His motion pictures won several awards at festivals such as Ann Arbor, Kenyon and Kent State Festivals, San Francisco Int'l Film Festival, Barn Gallery in Maine, Foothill College Film Festival, and the American Film Festival in New York. He also received invitational tributes internationally from the Moscow Film Festival, Cannes Film Festival, and Canadian National Film Festival in Montreal.
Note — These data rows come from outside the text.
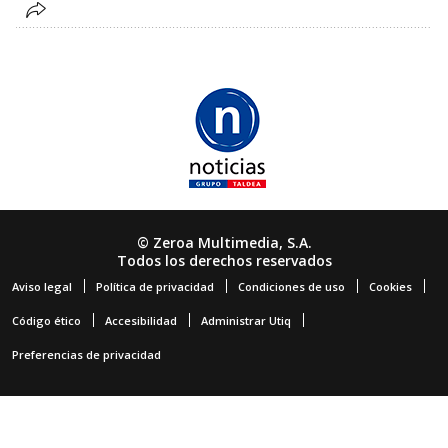
© Zeroa Multimedia, S.A.
Todos los derechos reservados
Aviso legal
Política de privacidad
Condiciones de uso
Cookies
Código ético
Accesibilidad
Administrar Utiq
Preferencias de privacidad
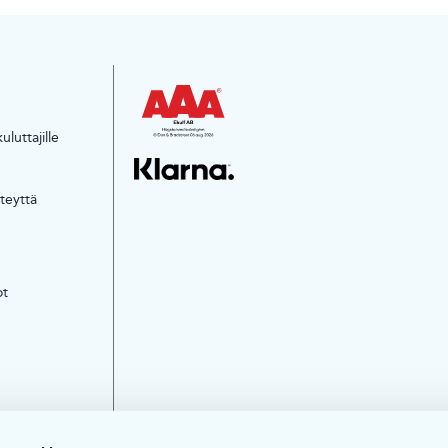
luttajille
teyttä
ot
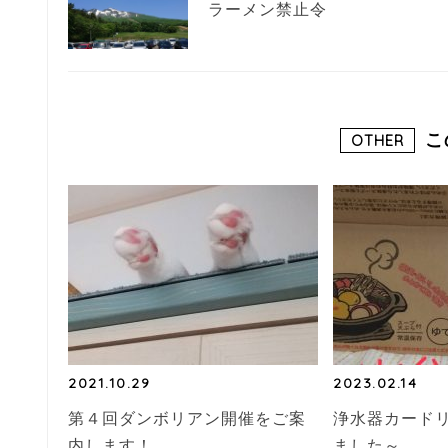
ラーメン禁止令
こ
OTHER
2021.10.29
2023.02.14
第４回ダンボリアン開催をご案
浄水器カード
内します！
ました～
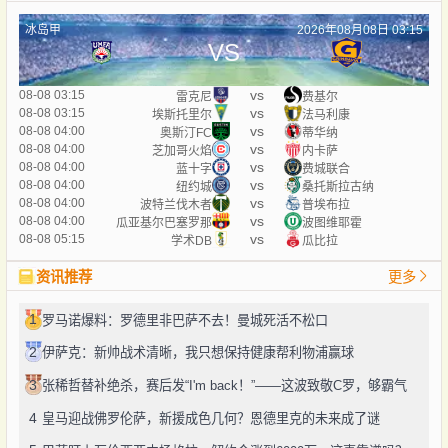
冰岛甲
2026年08月08日 03:15
VS
vs
08-08 03:15
雷克尼
费基尔
vs
08-08 03:15
埃斯托里尔
法马利康
vs
08-08 04:00
奥斯汀FC
蒂华纳
vs
08-08 04:00
芝加哥火焰
内卡萨
vs
08-08 04:00
蓝十字
费城联合
vs
08-08 04:00
纽约城
桑托斯拉古纳
vs
08-08 04:00
波特兰伐木者
普埃布拉
vs
08-08 04:00
瓜亚基尔巴塞罗那
波图维耶霍
vs
08-08 05:15
学术DB
瓜比拉
资讯推荐
更多
1
罗马诺爆料：罗德里非巴萨不去！曼城死活不松口
2
伊萨克：新帅战术清晰，我只想保持健康帮利物浦赢球
3
张稀哲替补绝杀，赛后发“I'm back！”——这波致敬C罗，够霸气
4
皇马迎战佛罗伦萨，新援成色几何？恩德里克的未来成了谜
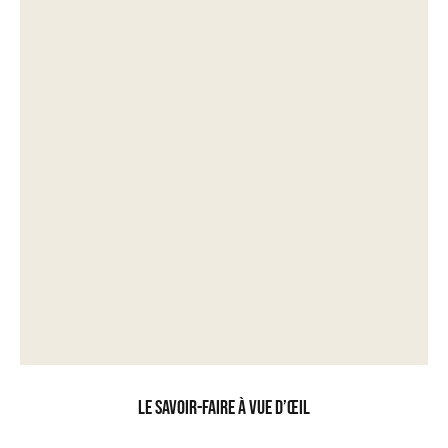
Le savoir-faire à vue d’œil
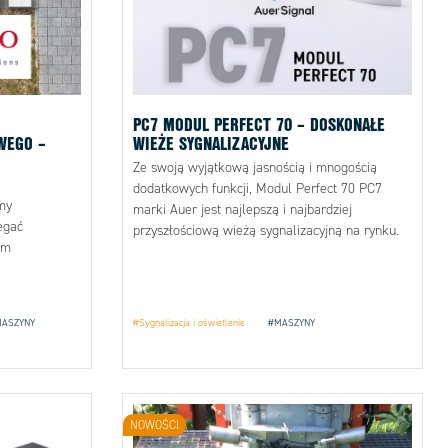
PC7 MODUL PERFECT 70 – DOSKONAŁE
WEGO –
WIEŻE SYGNALIZACYJNE
Ze swoją wyjątkową jasnością i mnogością
dodatkowych funkcji, Modul Perfect 70 PC7
my
marki Auer jest najlepszą i najbardziej
egać
przyszłościową wieżą sygnalizacyjną na rynku.
em
ASZYNY
#Sygnalizacja i oświetlenie
#MASZYNY
NOWOŚCI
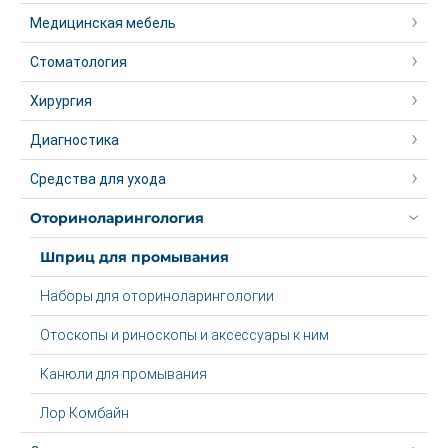
Медицинская мебель
Стоматология
Хирургия
Диагностика
Средства для ухода
Оториноларингология
Шприц для промывания
Наборы для оториноларингологии
Отоскопы и риноскопы и аксессуары к ним
Канюли для промывания
Лор Комбайн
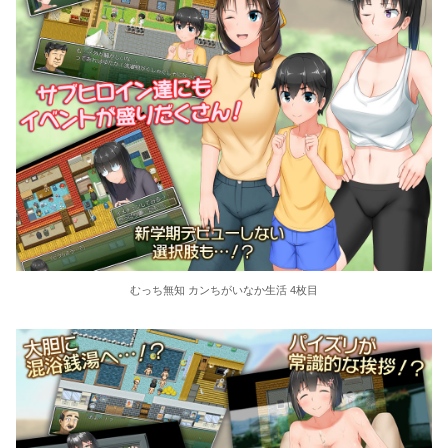
むっち無知 カンちがいなか生活 4枚目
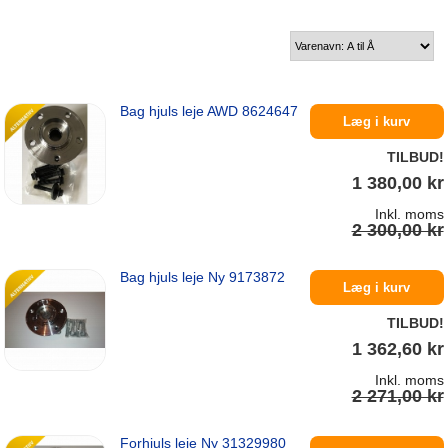
Bag hjuls leje AWD 8624647
Læg i kurv
TILBUD!
1 380,00 kr
Inkl. moms
2 300,00 kr
Bag hjuls leje Ny 9173872
På lager
Læg i kurv
TILBUD!
1 362,60 kr
Inkl. moms
2 271,00 kr
Forhjuls leje Ny 31329980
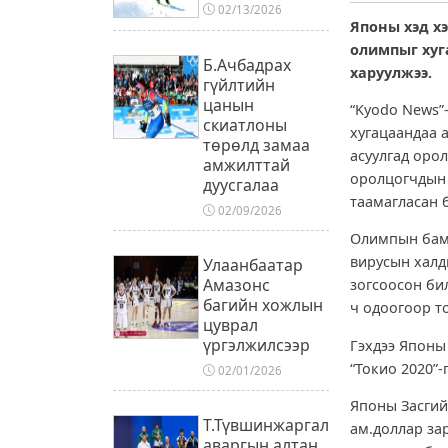
02/13/2026
Японы хэд хэ
олимпыг хуг
Б.Ачбадрах
харуулжээ.
гүйлтийн
цанын
“Kyodo News”
скиатлоны
хугацаандаа 
төрөлд замаа
асуулгад орол
амжилттай
оролцогчдын 
дуусгалаа
таамагласан 
02/09/2026
Олимпын бамб
вирусын халд
Улаанбаатар
Амазонс
зогсоосон би
багийн хожлын
ч одоогоор т
цуврал
үргэлжилсээр
Гэхдээ Японы
“Токио 2020”-
02/01/2026
Японы Засгий
Т.Түвшинжаргал
ам.доллар за
аваргын алтан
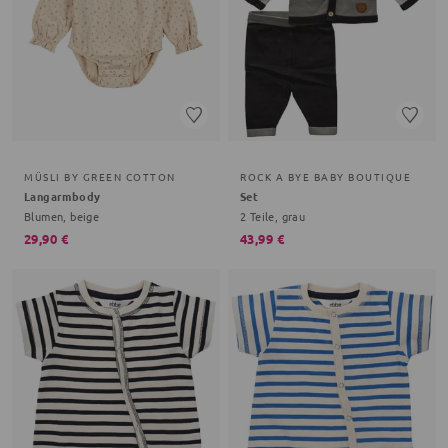
MÜSLI BY GREEN COTTON
ROCK A BYE BABY BOUTIQUE
Langarmbody
Set
Blumen, beige
2 Teile, grau
29,90 €
43,99 €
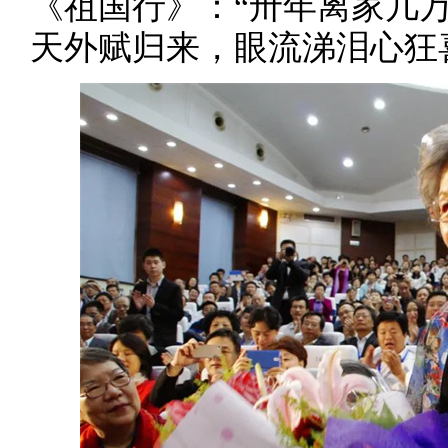
《祖国行》：“卅年离家几
天外赋归来，眼流涕泪心狂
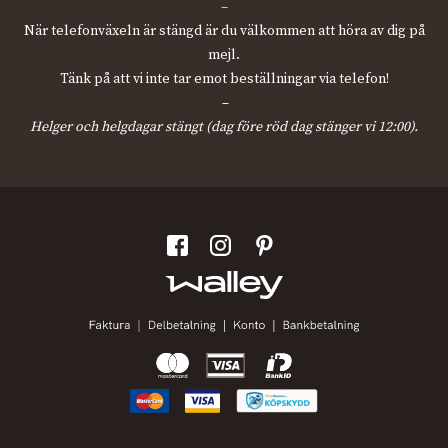
–
När telefonväxeln är stängd är du välkommen att höra av dig på
mejl.
Tänk på att vi inte tar emot beställningar via telefon!
–
Helger och helgdagar stängt (dag före röd dag stänger vi 12:00).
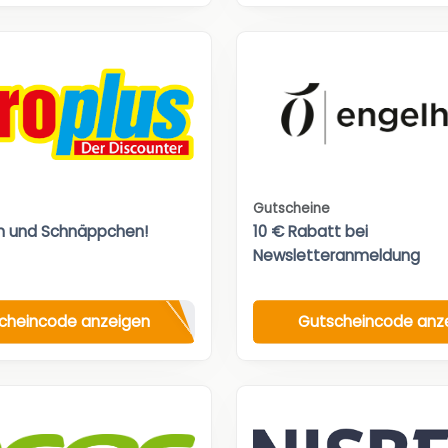
Gutscheine
n und Schnäppchen!
10 € Rabatt bei
Newsletteranmeldung
cheincode anzeigen
Gutscheincode anz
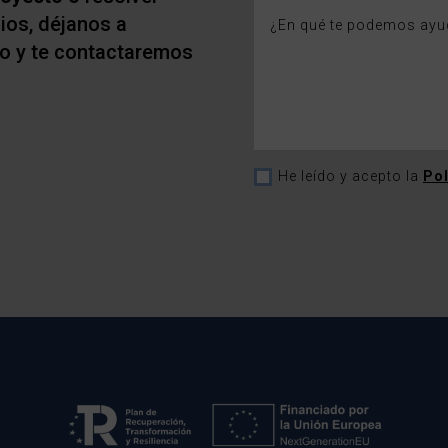
ios, déjanos a
to y te contactaremos
He leído y acepto la
Pol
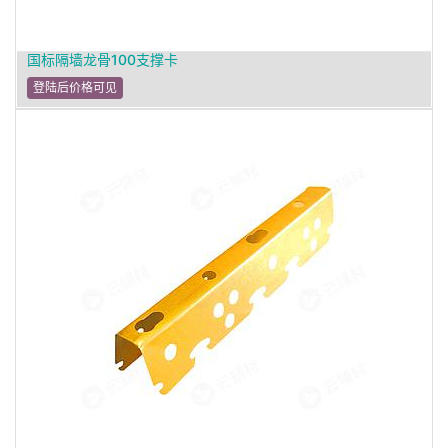
国标隔墙龙骨100支撑卡
登陆后价格可见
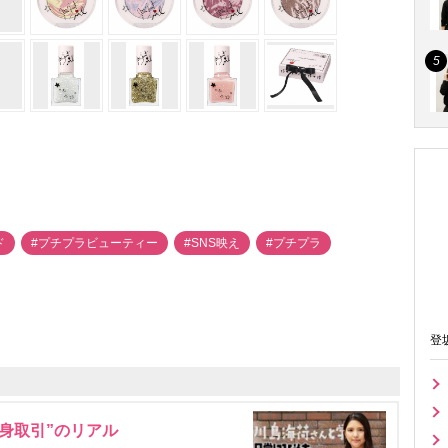
ド
#プチプラビューティー
#SNS映え
#プチプラ
登
身取引”のリアル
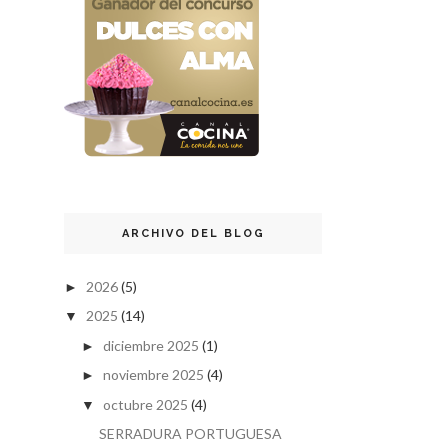
ARCHIVO DEL BLOG
2026
(5)
►
2025
(14)
▼
diciembre 2025
(1)
►
noviembre 2025
(4)
►
octubre 2025
(4)
▼
SERRADURA PORTUGUESA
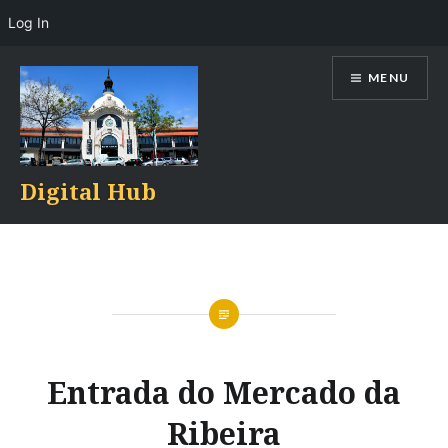
Log In
Skip
MENU
to
content
Digital Hub
Entrada do Mercado da
Ribeira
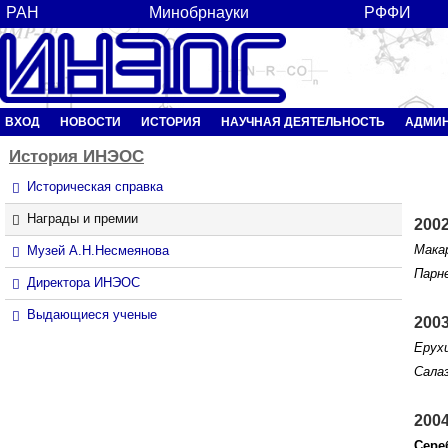
РАН
Минобрнауки
РФФИ
ВХОД
НОВОСТИ
ИСТОРИЯ
НАУЧНАЯ ДЕЯТЕЛЬНОСТЬ
АДМИ
История
ИНЭОС
Историческая справка
Награды и премии
2002
Макар
Музей А.Н.Несмеянова
Парне
Директора ИНЭОС
Выдающиеся ученые
2003
Ерух
Салаз
2004
Сере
And for a time, 3 of his motion pictures were distributed by Time-Life.

==Preservation==
The Academy Film Archive has preserved several of Will Hindle's films, including "Later That Same Night," "Pastorale d'Ete," and "Trekkerriff."

==Filmography==
1958
Pastorale d'Ete
9 minutes
Award: SF Int'l Film Festival

1957/1963
NON Catholicam
10 minutes
Has never been placed in competition.

1966
29: 'Merci, Merci'
30 minutes
Awards: Kenyon and Kent State Festivals; Ann Arbor Film Festival

1967
FFFTCM
5 minutes

1968
Chinese Firedrill
25 minutes
Awards: First Prize, Ann Arbor Film Festival; First Prize, Barn Gallery, Maine; First Prize, SF Int'l Film Festival; First Prize, Foothill College Film Festival

1969
Watersmith
32 minutes
Awards: First Prize, American Film Festival, NY; Canadian National Film Festival, Montreal
Invitational tributes: Cannes Film Festival; Int'l Moscow Film Festival

1969
Billabong
9 minutes

1970
Saint Flournoy Lobos-Logos and the Eastern Europe Fetus Taxing Japan Brides in West Coast Places Sucking Alabama Air
12 minutes

1971
Later That Same Night
10 minutes

1976
Pasteur³
22 minutes

1984
Trekkerriff
9 minutes
- never completed 2nd (final) edit.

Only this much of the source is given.